First, 2004 showed the limits of the netroots to elect a presidential candidate (even though I agree that the netroots have matured since then). Unlike congressional races, more attention is paid toward the primary (and general election), by the public and interest groups alike. A reason why Dean was successful was that he was able to gather a lot of attention during the "invisible primary" season, while the other candidates were expecting a different sort of race. The attention on Dean's candidacy captured the focus of the traditional media - thus propelling him into the lead. Kerry and Edwards were slow(er) to receive attention - and slow(er) to respond to the new campaign. In 2007, every Democratic candidate is waging an open primary in the "invisible primary" season. This makes it unlikely that any one candidate (especially a long(er) shot) is going set the terms of the primary season.
Second, the netroots does not have a clear favorite in the Democratic primary. Front-page authors have publicly refrained from endorsing a candidate, and are quick to criticize any campaign, and the "grassroots netroots" are split between Edwards, Obama, and now Dodd (with a vocal, but growing group of Clinton supporters). Also, over the past year, there appears to be a narrowing of what it means to be "progressive" - with the emergence of a litmus test that many diarists subscribe to (most prominently on the issue of residual forces). This makes it easier to find flaws in any of the candidates.
Jumping from the netroots to the campaign, I believe that you do not understand the difficulties Obama faced from the beginning, and the tightrope he needed to walk in order to beat Clinton. What has happened over the year is that Obama's message of transcending politics lost to a practical belief that we (as Democrats) need to win this election. As such, we are drawn to leadership - bold pronouncements denouncing the Republicans (now) - instead of putting faith in a new kind of politics or that a new kind of (progressive) politics is possible.
The second reason why Obama is failing to make this argument was that he was accused from the beginning, by both the traditional media and the netroots, of not putting meat into his stump speeches. People wanted to know his policies from the beginning of his campaign, and he was unfairly compared to Edwards (usually by Edwards supporters) as not having any substance.

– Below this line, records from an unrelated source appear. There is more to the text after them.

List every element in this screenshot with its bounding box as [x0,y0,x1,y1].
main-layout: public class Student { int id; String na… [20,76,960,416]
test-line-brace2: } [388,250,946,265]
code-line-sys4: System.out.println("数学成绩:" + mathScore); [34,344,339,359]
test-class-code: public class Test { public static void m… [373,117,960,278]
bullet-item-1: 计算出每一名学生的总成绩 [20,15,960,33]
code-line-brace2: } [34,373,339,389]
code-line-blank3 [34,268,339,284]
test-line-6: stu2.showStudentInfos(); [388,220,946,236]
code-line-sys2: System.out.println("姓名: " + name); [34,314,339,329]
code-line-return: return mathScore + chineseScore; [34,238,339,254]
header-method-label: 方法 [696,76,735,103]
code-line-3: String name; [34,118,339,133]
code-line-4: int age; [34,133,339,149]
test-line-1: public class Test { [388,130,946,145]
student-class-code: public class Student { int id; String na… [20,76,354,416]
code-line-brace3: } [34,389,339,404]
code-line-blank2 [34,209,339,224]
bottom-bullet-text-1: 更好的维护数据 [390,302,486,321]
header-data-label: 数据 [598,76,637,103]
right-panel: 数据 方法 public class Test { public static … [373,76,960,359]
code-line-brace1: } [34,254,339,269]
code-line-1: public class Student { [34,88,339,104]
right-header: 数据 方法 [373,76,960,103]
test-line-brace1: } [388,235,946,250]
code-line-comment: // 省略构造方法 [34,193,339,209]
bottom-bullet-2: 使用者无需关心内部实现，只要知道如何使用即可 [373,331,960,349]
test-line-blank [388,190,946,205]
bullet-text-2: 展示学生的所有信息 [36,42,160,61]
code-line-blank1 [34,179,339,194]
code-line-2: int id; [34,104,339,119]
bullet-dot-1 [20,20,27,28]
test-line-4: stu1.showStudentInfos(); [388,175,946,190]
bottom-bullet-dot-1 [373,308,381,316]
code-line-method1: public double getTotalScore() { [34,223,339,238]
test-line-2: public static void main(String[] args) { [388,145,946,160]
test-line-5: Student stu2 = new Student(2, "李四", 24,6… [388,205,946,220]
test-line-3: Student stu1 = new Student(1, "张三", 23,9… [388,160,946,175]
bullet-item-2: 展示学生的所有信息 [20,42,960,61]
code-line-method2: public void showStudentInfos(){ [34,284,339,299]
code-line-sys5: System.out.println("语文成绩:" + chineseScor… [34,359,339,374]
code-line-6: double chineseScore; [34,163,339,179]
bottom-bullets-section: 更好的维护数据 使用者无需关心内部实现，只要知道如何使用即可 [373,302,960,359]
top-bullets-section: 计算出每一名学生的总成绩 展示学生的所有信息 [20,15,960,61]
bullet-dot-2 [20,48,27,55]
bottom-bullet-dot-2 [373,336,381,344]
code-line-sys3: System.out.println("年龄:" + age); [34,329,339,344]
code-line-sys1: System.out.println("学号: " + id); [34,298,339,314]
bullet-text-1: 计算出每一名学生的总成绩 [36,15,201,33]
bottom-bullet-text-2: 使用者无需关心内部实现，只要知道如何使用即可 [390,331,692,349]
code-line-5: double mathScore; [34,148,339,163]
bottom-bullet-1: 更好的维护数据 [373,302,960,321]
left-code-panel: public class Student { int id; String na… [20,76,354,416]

That frame caught on. In the netroots, people are surprised and react positively to Dodd's statements on the AG, telecom immunity, and other positions of leadership, while Obama usually does not get the same credit when he does take a stand. That being said, Obama has played it cautiously (nearly too cautiously for me), in taking a sharp position on the issues that progressives care about. Another frame that the netroots has bought into is the blurring of Obama and Clinton. Opponents of Obama charged from day one that Obama would compromise on progressive (or Democratic) principles, and would be a repeat of the Bill Clinton DLC years. I think that any neutral analysis of Obama's history and voting record would not bear that out. These two frames have doomed Obama's standing in the netroots.

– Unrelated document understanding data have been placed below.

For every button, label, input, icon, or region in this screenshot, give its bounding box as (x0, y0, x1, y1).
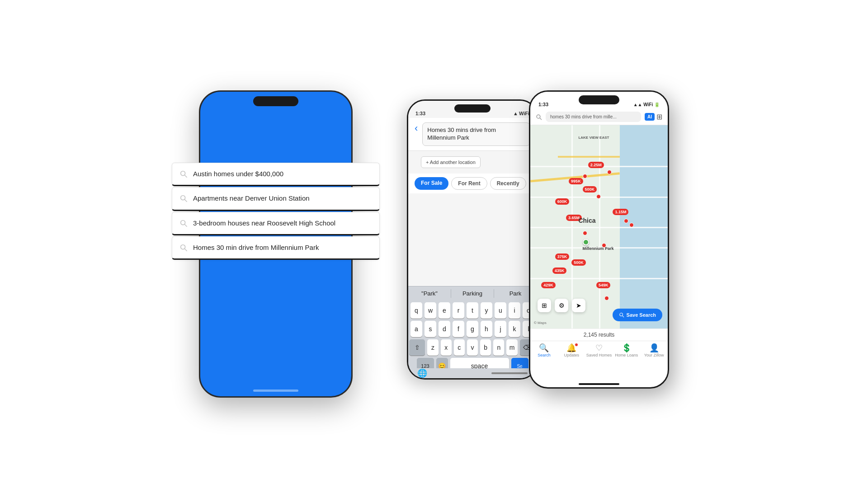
nav-home-loans-label: Home Loans (615, 353, 638, 357)
search-icon-2 (179, 194, 188, 202)
suggestion-1[interactable]: "Park" (408, 289, 451, 298)
settings-button[interactable]: ⚙ (555, 299, 568, 312)
back-search-box[interactable]: Homes 30 mins drive from Millennium Park (422, 122, 530, 146)
key-w[interactable]: w (425, 302, 436, 319)
map-container[interactable]: 2.25M 995K 500K 600K 3.65M 1.15M 375K 50… (530, 125, 668, 328)
price-marker-3: 500K (583, 186, 597, 192)
front-searchbar: homes 30 mins drive from mille... AI ⊞ (530, 109, 668, 125)
wifi-icon: WiFi (519, 111, 529, 116)
search-item-1[interactable]: Austin homes under $400,000 (172, 163, 380, 186)
chicago-label: Chica (578, 217, 595, 224)
front-status-time: 1:33 (538, 102, 548, 107)
price-dot-2 (596, 194, 601, 199)
svg-point-0 (181, 171, 185, 176)
back-phone: 1:33 ▲ WiFi ‹ Homes 30 mins drive from M… (407, 99, 538, 380)
price-marker-2: 995K (569, 178, 583, 184)
key-f[interactable]: f (453, 321, 464, 337)
price-dot-6 (583, 174, 587, 178)
front-search-icon (536, 114, 542, 120)
suggestion-2[interactable]: Parking (451, 289, 494, 298)
key-t[interactable]: t (467, 302, 478, 319)
key-x[interactable]: x (441, 339, 452, 356)
price-dot-5 (604, 296, 609, 300)
key-h[interactable]: h (481, 321, 492, 337)
search-icon-3 (179, 219, 188, 227)
nav-home-loans[interactable]: 💲 Home Loans (613, 344, 640, 357)
updates-badge-dot (575, 343, 578, 347)
key-u[interactable]: u (495, 302, 506, 319)
key-g[interactable]: g (467, 321, 478, 337)
nav-home-loans-icon: 💲 (622, 344, 632, 352)
price-dot-8 (629, 223, 634, 227)
add-location-button[interactable]: + Add another location (421, 156, 481, 168)
search-text-3: 3-bedroom houses near Roosevelt High Sch… (193, 219, 335, 228)
search-text-4: Homes 30 min drive from Millennium Park (193, 243, 319, 252)
nav-updates-label: Updates (564, 353, 579, 357)
keyboard: "Park" Parking Park q w e r (408, 286, 537, 378)
key-n[interactable]: n (493, 339, 504, 356)
nav-search[interactable]: 🔍 Search (530, 344, 558, 357)
key-k[interactable]: k (509, 321, 520, 337)
nav-your-zillow[interactable]: 👤 Your Zillow (640, 344, 668, 357)
key-y[interactable]: y (481, 302, 492, 319)
svg-point-10 (619, 313, 623, 316)
filter-icon[interactable]: ⊞ (656, 113, 662, 121)
nav-your-zillow-icon: 👤 (649, 344, 659, 352)
left-phone-home-indicator (253, 389, 298, 392)
key-shift[interactable]: ⇧ (409, 339, 425, 356)
key-d[interactable]: d (439, 321, 450, 337)
left-phone: Austin homes under $400,000 Apartments n… (199, 90, 353, 398)
key-row-1: q w e r t y u i o (409, 302, 536, 319)
svg-point-2 (181, 196, 185, 200)
layers-button[interactable]: ⊞ (538, 299, 551, 312)
price-marker-4: 600K (555, 198, 570, 205)
key-i[interactable]: i (509, 302, 520, 319)
key-q[interactable]: q (410, 302, 422, 319)
nav-saved-homes-label: Saved Homes (586, 353, 612, 357)
key-s[interactable]: s (425, 321, 436, 337)
nav-saved-homes[interactable]: ♡ Saved Homes (585, 344, 613, 357)
key-c[interactable]: c (454, 339, 465, 356)
search-list: Austin homes under $400,000 Apartments n… (172, 163, 380, 261)
tab-for-sale[interactable]: For Sale (415, 177, 448, 190)
save-search-button[interactable]: Save Search (613, 309, 662, 321)
left-phone-notch (253, 96, 298, 106)
key-r[interactable]: r (453, 302, 464, 319)
key-m[interactable]: m (506, 339, 517, 356)
front-phone: 1:33 ▲▲ WiFi 🔋 homes 30 mins drive from … (529, 90, 669, 389)
key-v[interactable]: v (467, 339, 478, 356)
key-a[interactable]: a (410, 321, 422, 337)
millennium-marker: Millennium Park (583, 239, 589, 245)
add-location-label: + Add another location (426, 160, 476, 165)
results-count: 2,145 results (584, 332, 615, 338)
search-icon-1 (179, 170, 188, 178)
ai-badge: AI (645, 113, 655, 121)
svg-line-1 (185, 175, 187, 178)
nav-updates[interactable]: 🔔 Updates (558, 344, 585, 357)
search-item-3[interactable]: 3-bedroom houses near Roosevelt High Sch… (172, 212, 380, 235)
price-dot-7 (624, 219, 628, 223)
front-phone-notch (579, 95, 619, 104)
tab-for-rent[interactable]: For Rent (451, 177, 487, 190)
bottom-nav: 🔍 Search 🔔 Updates ♡ Saved Homes 💲 H (530, 341, 668, 362)
keyboard-rows: q w e r t y u i o a s d (408, 300, 537, 378)
front-search-input[interactable]: homes 30 mins drive from mille... (546, 112, 641, 122)
key-j[interactable]: j (495, 321, 506, 337)
scene: Austin homes under $400,000 Apartments n… (181, 72, 687, 416)
add-location-area: + Add another location (408, 151, 537, 174)
navigation-button[interactable]: ➤ (572, 299, 585, 312)
search-item-4[interactable]: Homes 30 min drive from Millennium Park (172, 236, 380, 260)
key-e[interactable]: e (439, 302, 450, 319)
tab-for-rent-label: For Rent (458, 180, 480, 187)
price-marker-11: 549K (596, 282, 611, 288)
back-arrow-icon[interactable]: ‹ (415, 123, 418, 133)
map-attribution: © Maps (534, 321, 547, 325)
back-signal-icons: ▲ WiFi (513, 111, 529, 116)
key-z[interactable]: z (427, 339, 438, 356)
price-marker-9: 435K (552, 267, 567, 274)
svg-line-7 (185, 249, 187, 251)
tab-recently[interactable]: Recently (490, 177, 526, 190)
key-row-2: a s d f g h j k l (409, 321, 536, 337)
key-b[interactable]: b (480, 339, 491, 356)
search-item-2[interactable]: Apartments near Denver Union Station (172, 187, 380, 211)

Additionally, Obama's post-partisan politics is also pragmatic, for the moment. He, nor any other Democrat, benefits from attacking Clinton. Primaries should be ideological battles, not personal ones. In this sense, the issue that would harm Clinton the most would be that she is much more of an elitist (and tied to Washington) than the other Democratic candidates. However, the more she is torn down by the left (on extraneous non-issues), the more likely it is for Democrats to not get excited about the general election. Already, Republicans are running against Clinton as the incumbent, while Democrats (especially with Clinton as the nominee) to ensure that the failures of Bush are on everyone's minds when they vote.